Stored data entries
►
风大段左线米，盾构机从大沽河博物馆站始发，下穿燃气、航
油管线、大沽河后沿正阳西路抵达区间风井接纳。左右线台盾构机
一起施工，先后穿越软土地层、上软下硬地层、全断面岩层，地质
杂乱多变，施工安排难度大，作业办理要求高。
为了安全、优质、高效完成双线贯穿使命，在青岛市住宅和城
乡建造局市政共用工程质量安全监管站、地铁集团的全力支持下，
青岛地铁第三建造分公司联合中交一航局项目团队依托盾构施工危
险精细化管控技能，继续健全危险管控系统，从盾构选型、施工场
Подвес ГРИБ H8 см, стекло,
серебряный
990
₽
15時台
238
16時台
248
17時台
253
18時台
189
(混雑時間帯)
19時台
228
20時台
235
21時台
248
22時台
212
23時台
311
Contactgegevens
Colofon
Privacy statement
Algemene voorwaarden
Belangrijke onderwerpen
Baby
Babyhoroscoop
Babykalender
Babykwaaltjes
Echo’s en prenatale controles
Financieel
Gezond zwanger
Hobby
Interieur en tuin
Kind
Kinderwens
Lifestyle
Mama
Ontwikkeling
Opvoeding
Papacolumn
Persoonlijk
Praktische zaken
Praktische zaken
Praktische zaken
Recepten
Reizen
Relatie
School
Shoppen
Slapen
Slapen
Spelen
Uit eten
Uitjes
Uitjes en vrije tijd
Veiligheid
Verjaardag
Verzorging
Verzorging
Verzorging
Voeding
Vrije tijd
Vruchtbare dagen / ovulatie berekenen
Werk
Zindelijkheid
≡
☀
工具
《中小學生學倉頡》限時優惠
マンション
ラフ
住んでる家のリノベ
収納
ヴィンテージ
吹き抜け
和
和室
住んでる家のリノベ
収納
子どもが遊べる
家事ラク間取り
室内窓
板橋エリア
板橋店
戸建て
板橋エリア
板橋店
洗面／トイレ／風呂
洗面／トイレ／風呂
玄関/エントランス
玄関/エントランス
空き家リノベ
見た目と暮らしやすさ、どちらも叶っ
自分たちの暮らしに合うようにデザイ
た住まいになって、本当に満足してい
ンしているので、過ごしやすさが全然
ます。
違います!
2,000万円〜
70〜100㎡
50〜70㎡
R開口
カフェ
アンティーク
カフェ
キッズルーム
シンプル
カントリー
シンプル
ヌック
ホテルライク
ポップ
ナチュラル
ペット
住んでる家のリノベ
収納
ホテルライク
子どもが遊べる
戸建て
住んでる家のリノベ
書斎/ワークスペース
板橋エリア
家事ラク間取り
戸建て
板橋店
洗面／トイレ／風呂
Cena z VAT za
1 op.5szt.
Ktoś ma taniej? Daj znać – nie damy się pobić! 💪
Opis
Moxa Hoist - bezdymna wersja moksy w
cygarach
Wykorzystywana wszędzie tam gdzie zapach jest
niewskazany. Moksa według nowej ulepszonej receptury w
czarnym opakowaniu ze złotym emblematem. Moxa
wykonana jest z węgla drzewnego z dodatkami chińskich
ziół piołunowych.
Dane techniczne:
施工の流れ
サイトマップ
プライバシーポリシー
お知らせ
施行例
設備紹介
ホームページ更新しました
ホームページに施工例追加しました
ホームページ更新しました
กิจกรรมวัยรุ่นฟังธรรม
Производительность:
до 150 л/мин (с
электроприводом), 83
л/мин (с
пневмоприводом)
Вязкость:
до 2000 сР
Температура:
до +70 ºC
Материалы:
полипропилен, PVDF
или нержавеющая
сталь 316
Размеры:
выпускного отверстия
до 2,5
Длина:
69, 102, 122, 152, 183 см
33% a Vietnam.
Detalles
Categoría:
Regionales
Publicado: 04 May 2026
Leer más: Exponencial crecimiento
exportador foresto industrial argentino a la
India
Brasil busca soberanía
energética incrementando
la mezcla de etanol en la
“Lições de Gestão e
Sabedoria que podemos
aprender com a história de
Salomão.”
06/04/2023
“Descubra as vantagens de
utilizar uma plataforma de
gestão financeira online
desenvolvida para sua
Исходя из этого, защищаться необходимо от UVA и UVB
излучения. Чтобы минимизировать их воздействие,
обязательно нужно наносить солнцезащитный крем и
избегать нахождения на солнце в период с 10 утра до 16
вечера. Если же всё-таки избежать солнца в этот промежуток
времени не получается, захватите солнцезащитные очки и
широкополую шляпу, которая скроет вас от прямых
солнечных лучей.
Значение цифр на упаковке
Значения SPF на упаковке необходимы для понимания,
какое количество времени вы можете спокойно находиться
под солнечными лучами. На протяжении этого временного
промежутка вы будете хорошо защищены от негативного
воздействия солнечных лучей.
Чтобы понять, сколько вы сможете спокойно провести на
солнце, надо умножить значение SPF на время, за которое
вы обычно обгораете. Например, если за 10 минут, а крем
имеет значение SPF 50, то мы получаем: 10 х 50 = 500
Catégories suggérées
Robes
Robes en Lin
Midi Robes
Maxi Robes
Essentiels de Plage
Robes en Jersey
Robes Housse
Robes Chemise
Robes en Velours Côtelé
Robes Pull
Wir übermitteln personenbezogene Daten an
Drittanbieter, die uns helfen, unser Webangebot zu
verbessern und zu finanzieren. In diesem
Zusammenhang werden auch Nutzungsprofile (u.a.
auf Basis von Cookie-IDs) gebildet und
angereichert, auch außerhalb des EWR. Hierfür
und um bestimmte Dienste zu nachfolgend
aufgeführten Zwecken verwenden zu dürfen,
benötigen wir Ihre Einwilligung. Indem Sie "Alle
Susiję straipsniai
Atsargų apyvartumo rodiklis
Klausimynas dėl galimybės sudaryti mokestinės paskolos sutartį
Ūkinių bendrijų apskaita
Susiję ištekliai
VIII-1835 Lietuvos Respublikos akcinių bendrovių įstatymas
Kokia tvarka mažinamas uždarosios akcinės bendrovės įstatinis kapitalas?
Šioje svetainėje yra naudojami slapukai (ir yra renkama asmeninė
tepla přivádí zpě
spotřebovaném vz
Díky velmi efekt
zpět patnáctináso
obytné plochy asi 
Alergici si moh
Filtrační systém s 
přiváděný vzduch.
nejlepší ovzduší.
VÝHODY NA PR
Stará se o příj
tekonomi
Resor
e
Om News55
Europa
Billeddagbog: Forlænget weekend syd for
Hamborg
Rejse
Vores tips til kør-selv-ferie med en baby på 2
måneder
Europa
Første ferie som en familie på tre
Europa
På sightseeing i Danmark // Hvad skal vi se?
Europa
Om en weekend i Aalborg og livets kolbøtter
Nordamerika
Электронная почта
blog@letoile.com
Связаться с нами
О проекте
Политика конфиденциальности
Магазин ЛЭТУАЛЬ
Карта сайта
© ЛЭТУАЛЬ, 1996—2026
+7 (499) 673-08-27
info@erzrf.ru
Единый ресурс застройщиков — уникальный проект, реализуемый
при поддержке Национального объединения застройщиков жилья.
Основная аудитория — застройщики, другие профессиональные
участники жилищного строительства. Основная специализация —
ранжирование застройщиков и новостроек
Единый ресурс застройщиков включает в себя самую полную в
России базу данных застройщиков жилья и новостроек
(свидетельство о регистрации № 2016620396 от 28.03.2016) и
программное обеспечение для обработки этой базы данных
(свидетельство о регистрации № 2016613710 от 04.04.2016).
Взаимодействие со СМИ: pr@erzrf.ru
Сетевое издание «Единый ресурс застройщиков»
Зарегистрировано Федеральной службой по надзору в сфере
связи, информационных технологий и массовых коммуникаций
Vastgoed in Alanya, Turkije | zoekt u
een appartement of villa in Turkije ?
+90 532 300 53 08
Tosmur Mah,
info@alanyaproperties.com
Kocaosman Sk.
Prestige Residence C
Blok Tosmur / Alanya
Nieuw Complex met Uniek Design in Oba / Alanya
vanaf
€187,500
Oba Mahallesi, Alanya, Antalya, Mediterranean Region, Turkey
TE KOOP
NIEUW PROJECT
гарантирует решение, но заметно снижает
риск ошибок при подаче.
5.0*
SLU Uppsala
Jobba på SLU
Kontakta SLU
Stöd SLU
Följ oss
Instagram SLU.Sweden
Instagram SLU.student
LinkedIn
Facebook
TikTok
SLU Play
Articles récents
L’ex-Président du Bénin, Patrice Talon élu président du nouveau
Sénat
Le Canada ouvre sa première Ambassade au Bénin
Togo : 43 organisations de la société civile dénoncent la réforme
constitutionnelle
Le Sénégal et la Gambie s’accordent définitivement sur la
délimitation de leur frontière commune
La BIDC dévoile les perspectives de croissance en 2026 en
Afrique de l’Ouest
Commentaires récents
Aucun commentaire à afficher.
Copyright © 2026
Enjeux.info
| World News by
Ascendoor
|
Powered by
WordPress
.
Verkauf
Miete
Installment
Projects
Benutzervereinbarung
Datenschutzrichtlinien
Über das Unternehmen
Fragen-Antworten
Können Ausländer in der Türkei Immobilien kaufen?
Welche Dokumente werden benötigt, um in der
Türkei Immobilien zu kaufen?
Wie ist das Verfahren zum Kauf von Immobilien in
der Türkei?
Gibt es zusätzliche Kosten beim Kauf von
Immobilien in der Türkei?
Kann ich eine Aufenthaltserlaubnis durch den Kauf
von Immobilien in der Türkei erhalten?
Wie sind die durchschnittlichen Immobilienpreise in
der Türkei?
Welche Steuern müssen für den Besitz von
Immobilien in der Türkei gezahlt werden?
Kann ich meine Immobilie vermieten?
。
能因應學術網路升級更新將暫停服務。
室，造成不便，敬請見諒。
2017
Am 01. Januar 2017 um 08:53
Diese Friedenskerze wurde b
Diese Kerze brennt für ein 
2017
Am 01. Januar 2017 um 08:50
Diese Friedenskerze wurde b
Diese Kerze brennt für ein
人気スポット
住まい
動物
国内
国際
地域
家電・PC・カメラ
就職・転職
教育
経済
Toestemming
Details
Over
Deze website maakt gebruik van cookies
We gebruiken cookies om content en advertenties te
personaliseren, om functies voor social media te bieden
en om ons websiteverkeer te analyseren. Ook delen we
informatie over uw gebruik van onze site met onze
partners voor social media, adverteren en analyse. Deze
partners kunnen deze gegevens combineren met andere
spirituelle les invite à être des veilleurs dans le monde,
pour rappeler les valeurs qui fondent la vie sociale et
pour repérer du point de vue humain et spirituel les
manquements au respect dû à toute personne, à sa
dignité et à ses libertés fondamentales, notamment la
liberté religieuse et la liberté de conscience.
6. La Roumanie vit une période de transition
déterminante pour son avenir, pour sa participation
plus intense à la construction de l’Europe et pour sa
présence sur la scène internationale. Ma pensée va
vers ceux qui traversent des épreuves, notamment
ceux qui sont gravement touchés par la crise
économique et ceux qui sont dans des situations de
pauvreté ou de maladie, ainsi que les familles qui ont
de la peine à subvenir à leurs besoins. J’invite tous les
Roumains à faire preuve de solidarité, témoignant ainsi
◄
Copy, exactly and only, the lines above that begin with the one containing "связи, информационных технологий" and finish with the one containing "von Immobilien in der Türkei erhalten?".

связи, информационных технологий и массовых коммуникаций
Vastgoed in Alanya, Turkije | zoekt u
een appartement of villa in Turkije ?
+90 532 300 53 08
Tosmur Mah,
info@alanyaproperties.com
Kocaosman Sk.
Prestige Residence C
Blok Tosmur / Alanya
Nieuw Complex met Uniek Design in Oba / Alanya
vanaf
€187,500
Oba Mahallesi, Alanya, Antalya, Mediterranean Region, Turkey
TE KOOP
NIEUW PROJECT
гарантирует решение, но заметно снижает
риск ошибок при подаче.
5.0*
SLU Uppsala
Jobba på SLU
Kontakta SLU
Stöd SLU
Följ oss
Instagram SLU.Sweden
Instagram SLU.student
LinkedIn
Facebook
TikTok
SLU Play
Articles récents
L’ex-Président du Bénin, Patrice Talon élu président du nouveau
Sénat
Le Canada ouvre sa première Ambassade au Bénin
Togo : 43 organisations de la société civile dénoncent la réforme
constitutionnelle
Le Sénégal et la Gambie s’accordent définitivement sur la
délimitation de leur frontière commune
La BIDC dévoile les perspectives de croissance en 2026 en
Afrique de l’Ouest
Commentaires récents
Aucun commentaire à afficher.
Copyright © 2026
Enjeux.info
| World News by
Ascendoor
|
Powered by
WordPress
.
Verkauf
Miete
Installment
Projects
Benutzervereinbarung
Datenschutzrichtlinien
Über das Unternehmen
Fragen-Antworten
Können Ausländer in der Türkei Immobilien kaufen?
Welche Dokumente werden benötigt, um in der
Türkei Immobilien zu kaufen?
Wie ist das Verfahren zum Kauf von Immobilien in
der Türkei?
Gibt es zusätzliche Kosten beim Kauf von
Immobilien in der Türkei?
Kann ich eine Aufenthaltserlaubnis durch den Kauf
von Immobilien in der Türkei erhalten?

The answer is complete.